だからこそ、大幅なターンオーバーが行われる可能性は高い。
オランダ戦、チュニジア戦で長い時間プレーした伊藤洋輝、鎌田大地、堂安律、中村敬斗、上田綺世らはベンチスタートになるかもしれない。一方で、佐野海舟のように2試合連続フル出場でも、その運動量と回復力から先発が予想される選手もいる。
チュニジア戦でW杯デビューを果たした鈴木唯人は、「誰が出ても機能するのが今の日本代表の強み」と話していた。ここまでの2試合で22人がピッチに立っており、初出場の選手たちがW杯の緊張感を味わえたことも大きいだろう。
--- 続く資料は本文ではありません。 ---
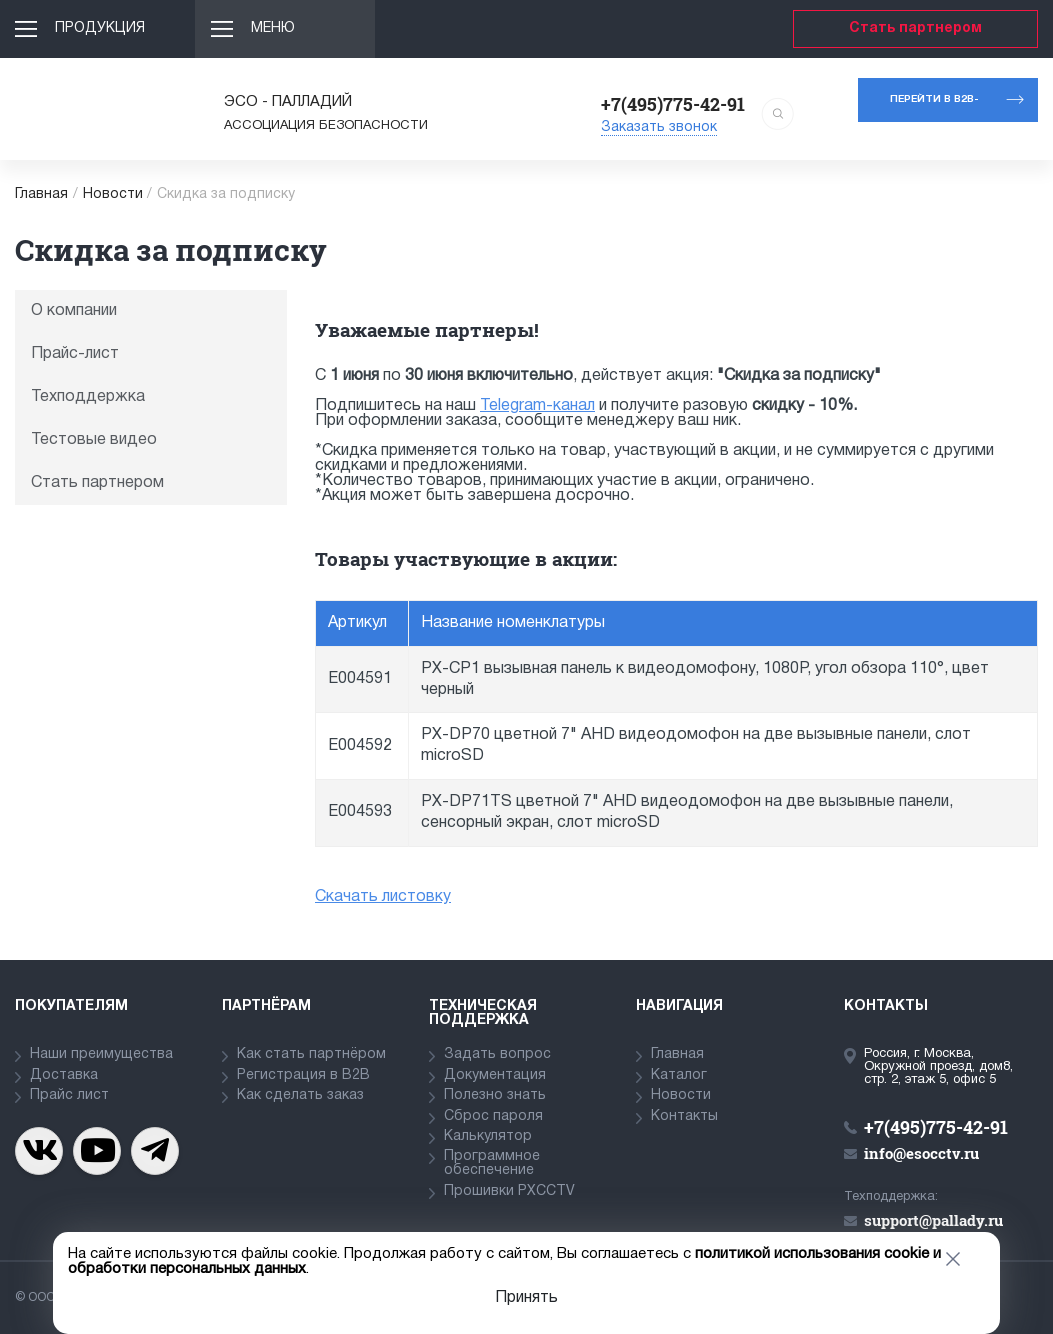 The width and height of the screenshot is (1053, 1334). Describe the element at coordinates (493, 1116) in the screenshot. I see `Сброс пароля` at that location.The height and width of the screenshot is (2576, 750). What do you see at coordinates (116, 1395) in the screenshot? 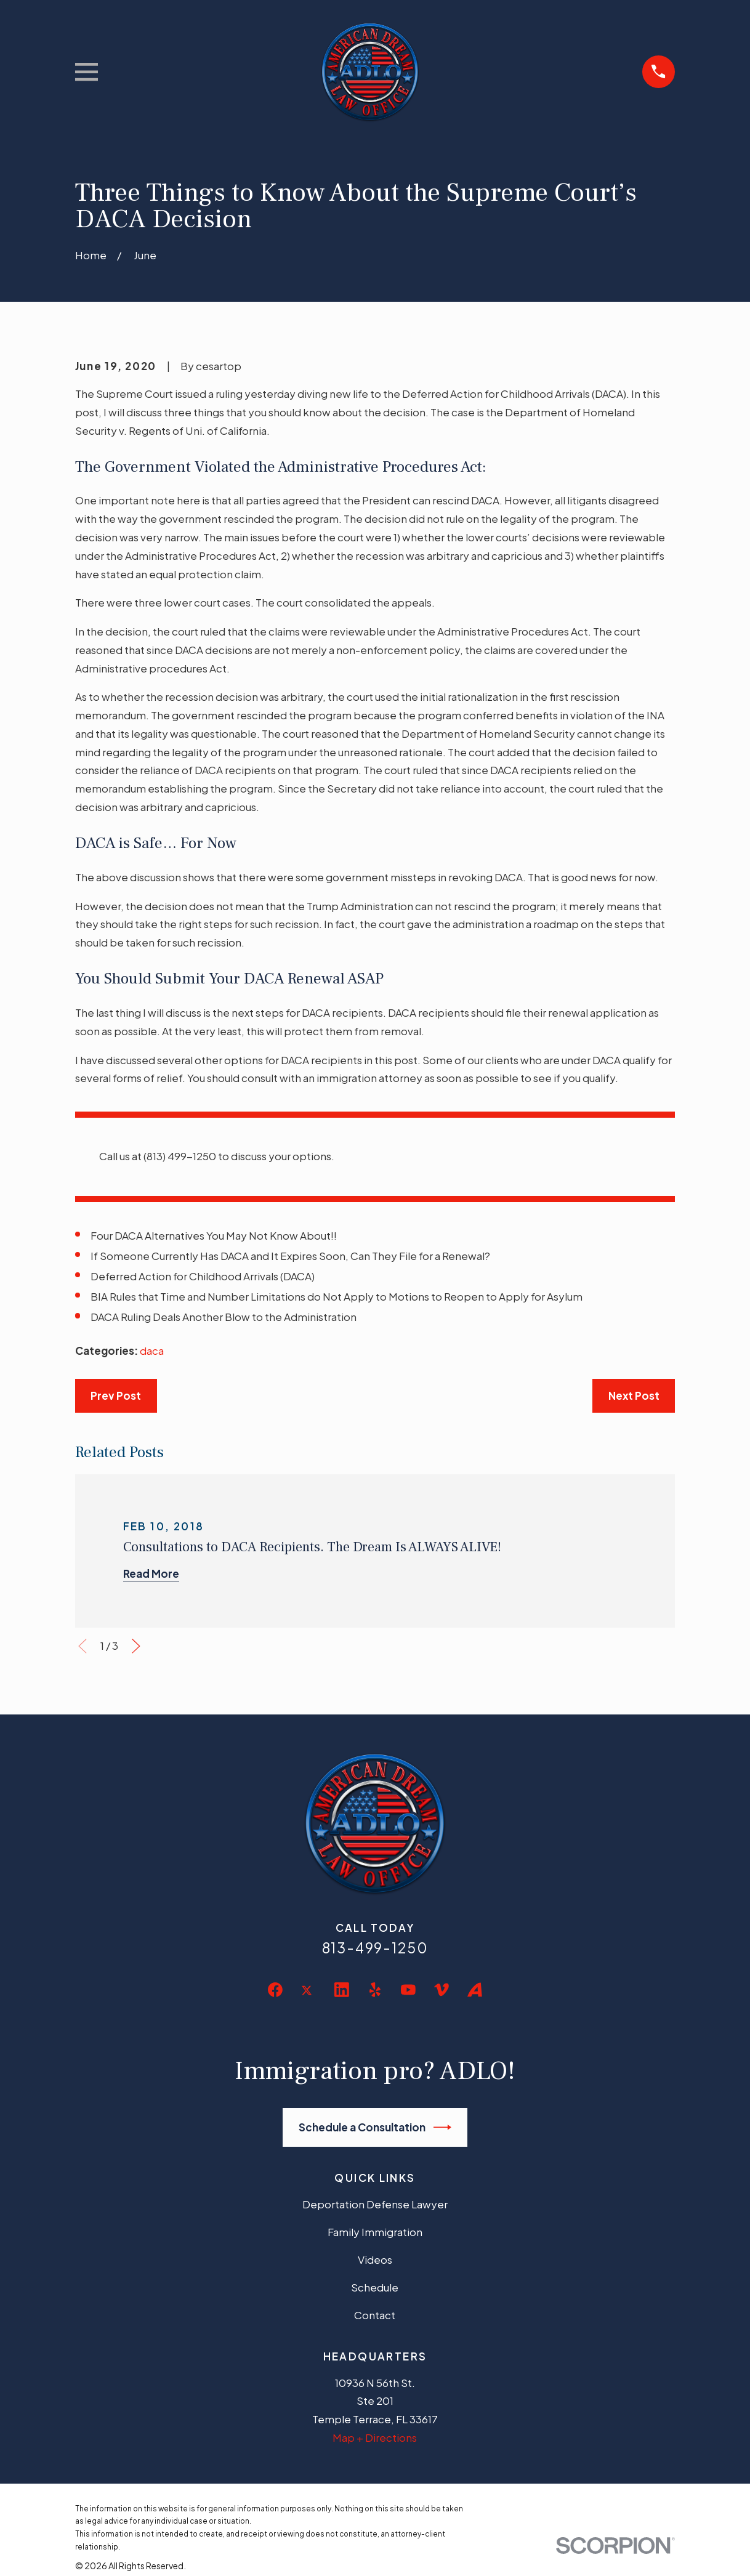
I see `Prev Post` at bounding box center [116, 1395].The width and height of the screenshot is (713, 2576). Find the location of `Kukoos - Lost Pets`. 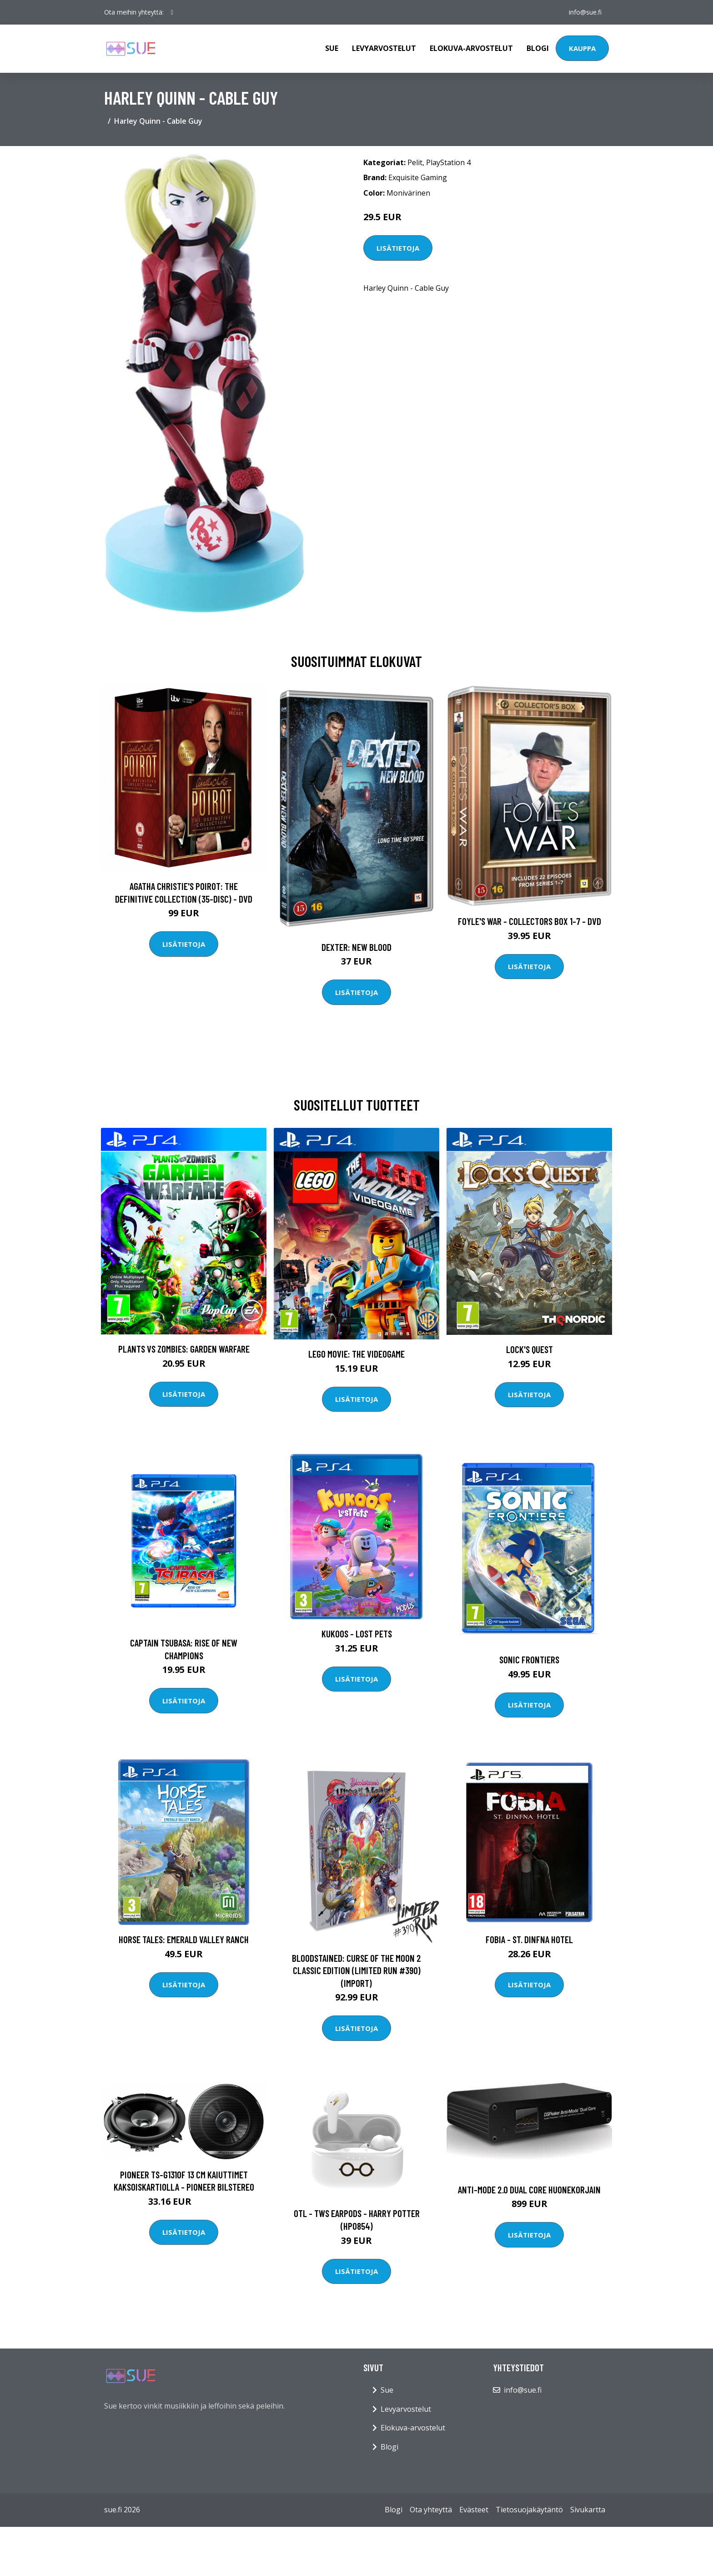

中村敬斗は「引き分けでも突破できるということは考えず、自分たちは勝ちに行く」と話す。その一方で、「余計な計算をすれば足元をすくわれる」とも。勝ちに行くことと、状況を見ながら戦うことは矛盾しない。むしろ、その両方を同時にやらなければいけないのがW杯のグループリーグ最終戦である。
問われるのは日本代表の成熟度
思い出すのは、2018年ロシアW杯のポーランド戦だ。
あの試合で日本は、0-1でリードされている状況ながら、他会場の試合結果から終盤に攻めることをやめ、時間を使って決勝トーナメント進出を選んだ。あの判断は今も賛否が分かれる。ただ一つ言えるのは、W杯は「勝つ大会」であると同時に、「勝ち上がる大会」でもあるということだ。
今回のスウェーデン戦も、終盤のスコアやオランダ対チュニジアの結果次第では、90分の意味が変わってくる可能性がある。1位を目指すのか。2位を受け入れるのか。勝ち点3を取りに行くのか。あるいは、無理をせず試合を終わらせるのか。
勝利を目指すことは変わらない。その上で、試合の流れを読み、相手の状況を見極め、必要であればしたたかに戦う。1位か、2位か。その問いにどう向き合うか。グループリーグ最終戦は、日本代表が世界で勝ち抜くための“成熟度”を示す90分になる。